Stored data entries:
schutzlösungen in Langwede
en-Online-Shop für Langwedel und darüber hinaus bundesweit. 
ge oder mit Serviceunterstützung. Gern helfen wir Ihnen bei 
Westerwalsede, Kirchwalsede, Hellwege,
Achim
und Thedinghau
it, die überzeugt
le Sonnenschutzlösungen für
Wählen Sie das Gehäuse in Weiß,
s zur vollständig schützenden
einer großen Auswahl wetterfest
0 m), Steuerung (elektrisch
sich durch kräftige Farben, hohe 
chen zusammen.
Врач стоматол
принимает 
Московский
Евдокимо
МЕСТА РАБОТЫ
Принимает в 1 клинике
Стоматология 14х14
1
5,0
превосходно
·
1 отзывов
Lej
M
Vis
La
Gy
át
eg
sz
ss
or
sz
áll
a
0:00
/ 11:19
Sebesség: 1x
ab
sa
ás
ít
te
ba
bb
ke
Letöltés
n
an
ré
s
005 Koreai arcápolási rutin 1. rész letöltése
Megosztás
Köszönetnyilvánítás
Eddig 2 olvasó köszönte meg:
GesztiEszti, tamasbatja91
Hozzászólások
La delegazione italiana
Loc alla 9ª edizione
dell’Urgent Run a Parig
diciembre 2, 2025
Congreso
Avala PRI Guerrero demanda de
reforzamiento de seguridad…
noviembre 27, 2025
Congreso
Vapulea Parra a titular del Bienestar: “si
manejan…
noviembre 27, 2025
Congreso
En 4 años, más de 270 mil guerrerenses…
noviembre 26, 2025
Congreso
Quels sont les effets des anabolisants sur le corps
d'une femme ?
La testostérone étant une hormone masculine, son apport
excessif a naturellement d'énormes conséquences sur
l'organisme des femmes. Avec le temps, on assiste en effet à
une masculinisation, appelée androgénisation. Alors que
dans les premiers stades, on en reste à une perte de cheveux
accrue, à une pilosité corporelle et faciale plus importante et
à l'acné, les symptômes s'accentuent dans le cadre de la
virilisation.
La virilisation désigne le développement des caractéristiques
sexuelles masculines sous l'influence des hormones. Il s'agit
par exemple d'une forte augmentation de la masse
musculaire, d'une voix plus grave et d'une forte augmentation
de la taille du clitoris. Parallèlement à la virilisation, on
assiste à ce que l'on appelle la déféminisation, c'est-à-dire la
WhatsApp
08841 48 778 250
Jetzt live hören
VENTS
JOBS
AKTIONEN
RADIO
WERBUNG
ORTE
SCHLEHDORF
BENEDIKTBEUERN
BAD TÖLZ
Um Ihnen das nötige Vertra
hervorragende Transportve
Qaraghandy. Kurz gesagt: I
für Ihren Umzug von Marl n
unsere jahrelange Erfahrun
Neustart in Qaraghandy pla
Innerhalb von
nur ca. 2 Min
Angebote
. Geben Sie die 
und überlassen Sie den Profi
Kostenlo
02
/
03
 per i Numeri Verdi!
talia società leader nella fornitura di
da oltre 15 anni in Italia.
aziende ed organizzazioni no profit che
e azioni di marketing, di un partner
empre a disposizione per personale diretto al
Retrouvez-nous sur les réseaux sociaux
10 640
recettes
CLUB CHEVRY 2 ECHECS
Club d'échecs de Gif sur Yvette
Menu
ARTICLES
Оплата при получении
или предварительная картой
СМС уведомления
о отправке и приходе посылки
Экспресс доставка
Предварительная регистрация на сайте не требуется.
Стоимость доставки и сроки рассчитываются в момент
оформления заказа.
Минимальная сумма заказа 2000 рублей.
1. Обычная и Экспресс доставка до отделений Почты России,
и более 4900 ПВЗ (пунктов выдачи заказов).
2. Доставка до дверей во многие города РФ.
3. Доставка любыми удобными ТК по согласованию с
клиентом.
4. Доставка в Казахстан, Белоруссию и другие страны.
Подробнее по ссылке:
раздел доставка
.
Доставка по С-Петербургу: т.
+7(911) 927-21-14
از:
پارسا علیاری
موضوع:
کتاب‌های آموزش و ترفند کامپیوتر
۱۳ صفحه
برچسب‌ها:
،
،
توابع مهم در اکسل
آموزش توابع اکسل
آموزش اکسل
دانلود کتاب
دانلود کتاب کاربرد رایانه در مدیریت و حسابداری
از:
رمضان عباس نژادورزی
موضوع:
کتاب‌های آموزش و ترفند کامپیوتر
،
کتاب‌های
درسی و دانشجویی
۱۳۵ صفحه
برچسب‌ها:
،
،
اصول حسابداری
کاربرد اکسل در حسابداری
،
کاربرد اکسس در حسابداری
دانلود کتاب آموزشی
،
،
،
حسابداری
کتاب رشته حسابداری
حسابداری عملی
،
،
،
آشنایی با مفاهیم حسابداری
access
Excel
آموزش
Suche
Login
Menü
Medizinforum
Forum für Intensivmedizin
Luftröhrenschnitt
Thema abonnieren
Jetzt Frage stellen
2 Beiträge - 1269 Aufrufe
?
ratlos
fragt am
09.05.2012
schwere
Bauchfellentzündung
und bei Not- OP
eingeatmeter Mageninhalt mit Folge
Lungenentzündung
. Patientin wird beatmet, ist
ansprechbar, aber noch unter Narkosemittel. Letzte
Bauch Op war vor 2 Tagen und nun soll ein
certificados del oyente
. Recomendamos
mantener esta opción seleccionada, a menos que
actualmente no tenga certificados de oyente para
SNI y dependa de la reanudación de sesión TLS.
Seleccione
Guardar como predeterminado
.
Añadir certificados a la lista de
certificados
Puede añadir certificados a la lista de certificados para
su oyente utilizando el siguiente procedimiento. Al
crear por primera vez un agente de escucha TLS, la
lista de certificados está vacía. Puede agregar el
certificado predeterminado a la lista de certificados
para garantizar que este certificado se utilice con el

# Required action
Going from the line that has "Стоимость доставки и" through the last line of the entries, retype each line exactly as given and add nothing.

# Exercise response
Стоимость доставки и сроки рассчитываются в момент
оформления заказа.
Минимальная сумма заказа 2000 рублей.
1. Обычная и Экспресс доставка до отделений Почты России,
и более 4900 ПВЗ (пунктов выдачи заказов).
2. Доставка до дверей во многие города РФ.
3. Доставка любыми удобными ТК по согласованию с
клиентом.
4. Доставка в Казахстан, Белоруссию и другие страны.
Подробнее по ссылке:
раздел доставка
.
Доставка по С-Петербургу: т.
+7(911) 927-21-14
از:
پارسا علیاری
موضوع:
کتاب‌های آموزش و ترفند کامپیوتر
۱۳ صفحه
برچسب‌ها:
،
،
توابع مهم در اکسل
آموزش توابع اکسل
آموزش اکسل
دانلود کتاب
دانلود کتاب کاربرد رایانه در مدیریت و حسابداری
از:
رمضان عباس نژادورزی
موضوع:
کتاب‌های آموزش و ترفند کامپیوتر
،
کتاب‌های
درسی و دانشجویی
۱۳۵ صفحه
برچسب‌ها:
،
،
اصول حسابداری
کاربرد اکسل در حسابداری
،
کاربرد اکسس در حسابداری
دانلود کتاب آموزشی
،
،
،
حسابداری
کتاب رشته حسابداری
حسابداری عملی
،
،
،
آشنایی با مفاهیم حسابداری
access
Excel
آموزش
Suche
Login
Menü
Medizinforum
Forum für Intensivmedizin
Luftröhrenschnitt
Thema abonnieren
Jetzt Frage stellen
2 Beiträge - 1269 Aufrufe
?
ratlos
fragt am
09.05.2012
schwere
Bauchfellentzündung
und bei Not- OP
eingeatmeter Mageninhalt mit Folge
Lungenentzündung
. Patientin wird beatmet, ist
ansprechbar, aber noch unter Narkosemittel. Letzte
Bauch Op war vor 2 Tagen und nun soll ein
certificados del oyente
. Recomendamos
mantener esta opción seleccionada, a menos que
actualmente no tenga certificados de oyente para
SNI y dependa de la reanudación de sesión TLS.
Seleccione
Guardar como predeterminado
.
Añadir certificados a la lista de
certificados
Puede añadir certificados a la lista de certificados para
su oyente utilizando el siguiente procedimiento. Al
crear por primera vez un agente de escucha TLS, la
lista de certificados está vacía. Puede agregar el
certificado predeterminado a la lista de certificados
para garantizar que este certificado se utilice con el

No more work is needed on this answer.